IETF64 Review: Internationalized Email and Extensions (IEE)

By: Marcos Sanz

Date: December 7, 2005

line break image

More than one and a half years have gone since the last Internationalizing Email Address BoF, which took place at the IETF 59 in Seoul, and apparently the time has now come at the IETF 64 for a working group to be formed and to take a stab at the issue of fully internationalized email addresses. The biggest push for this work comes from IETFer colleagues in China, Japan and Korea. And not without reason: imagine you have to transliterate your names from Hangul or Kanji into ASCII for most of the email addresses you type. This is not only a cumbersome and alienating process, but also an error-prone one. On top of that consider, you only would have to do that for the left hand side of the ‘@’ character, since the right hand side of the address, the domain names, are already internationalized by the IDNA standard (RFC 3490). Now, how incoherent is this current situation?

Different to the IDNA solution, the current approach, as discussed at the IEE BoF, is not occurring at the presentation level, but consists of a series of far-reaching modifications to the underlying protocols:

  • The definition of a mailbox in RFC 2821 is revisited and updated in order for the Local Part (everything left of the ‘@’) to support the full Unicode range of characters, not only ASCII, and for the Domain part (everything right of the ‘@’) to support the IDNA standard. This new form of mailbox is called the Internationalized eMail Address (IMA).
  • The mail transfer protocol SMTP needs a service extension that will allow mail transmission agents (MTAs) to signalize to their clients at the moment of the session establishment that they support IMAs. Clients that are confronted with that extension will then be able to transmit IMAs in raw UTF-8 encoding to the MTAs in the SMTP commands. The IMA extension is dependent on previous support of the 8BITMIME (RFC 1652) extension by the MTA.
  • IMAs will not be confined to the SMTP envelope, but spread all over the headers of an email, so the need for characters beyond ASCII in the values of header fields becomes obvious. Though MIME-Extensions (RFC 2047) already provide for partial internationalization support in headers by means of different encodings on the wire, these extensions don’t go far enough. Now with IMA, the definition of header fields as of RFC 2822 will be updated for them to natively support the whole Unicode character space. If an SMTP client communicates with an MTA with IMA support, the client can encode any header field in raw UTF-8. The syntax of header names, however, remains unchanged.
  • A last, but crucial issue: downgrade mechanisms are defined for the case in which any of the MTAs involved in the delivery chain of a mail would not support the IMA extension. Basically, the MAIL and RCPT SMTP commands will support an optional parameter (ALT-ADDRESS) that allows a client to convey an alternative non-internationalized address, which could be used as a fallback instead of the original IMA. This alternative address could also be automatically generated by applying an ASCII encoding mechanism similar to the ACE used for domain names to the whole IMA, thus mapping it into ASCII. The latter kind of downgraded addresses would be marked accordingly. It would be up to the final MTA (or mail delivery agent) to decode the downgraded fields to turn them back into IMAs. As a last resort, when everything else fails, the mail could always be bounced back to the sender.

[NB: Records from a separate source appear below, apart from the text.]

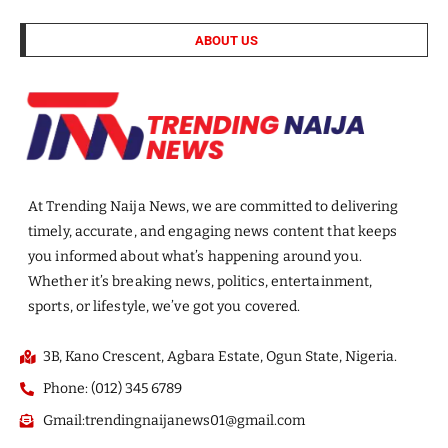
ABOUT US
At Trending Naija News, we are committed to delivering
timely, accurate, and engaging news content that keeps
you informed about what’s happening around you.
Whether it’s breaking news, politics, entertainment,
sports, or lifestyle, we’ve got you covered.
3B, Kano Crescent, Agbara Estate, Ogun State, Nigeria.
Phone: (012) 345 6789
Gmail:trendingnaijanews01@gmail.com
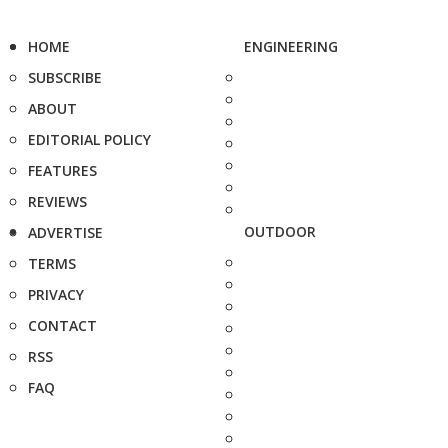
HOME
ENGINEERING
SUBSCRIBE
ABOUT
EDITORIAL POLICY
FEATURES
REVIEWS
OUTDOOR
ADVERTISE
TERMS
PRIVACY
CONTACT
RSS
FAQ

These mechanisms, in the form of four I-Ds, are targeted at becoming experimental RFCs. Since it was recognized as a prime directive not to fragment the existing email system, these RFCs will not find their way on to the standards track before implementations appear and the extensions are thoroughly evaluated in daily operations.

Impact on other protocols which make use of email addresses, notably POP and IMAP, and on others such as LDAP, ACAP or S/MIME, will be evaluated and additional documents will be produced. Interaction with mailing lists and similar distribution mechanisms will be studied and operational guidelines for IMA deployment will be documented.

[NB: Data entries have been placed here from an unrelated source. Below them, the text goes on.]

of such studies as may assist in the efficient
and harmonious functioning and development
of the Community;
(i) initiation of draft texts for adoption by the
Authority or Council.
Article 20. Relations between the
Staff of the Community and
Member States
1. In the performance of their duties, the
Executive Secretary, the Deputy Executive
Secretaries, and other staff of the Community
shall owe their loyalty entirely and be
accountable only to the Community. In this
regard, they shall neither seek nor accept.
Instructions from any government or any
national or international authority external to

Internationalized domain names are often associated to phishing and other security problems, like the so-called homograph attack. That is partly unfair: to be true, the whole of the spoofing-attempt mails received by the author at the moment, which are not few, come from traditional ASCII domain names. Since the advent of IDNA, however, some lessons have been learnt and it is a widespread belief that the amount of characters allowed by IDNA is far beyond what is actually needed. To the eyes of the author, the internationalized email addresses effort should try to apply this knowledge from the beginning, constraining the syntax of the Local Part of the email as necessary. It would be sensible to base upon work done by other experts, like for instance, the General Security Profile for Identifiers defined by the Unicode Consortium.

All in all, a challenging, multidisciplinary task, which will need as much peer review as possible. What are you waiting for?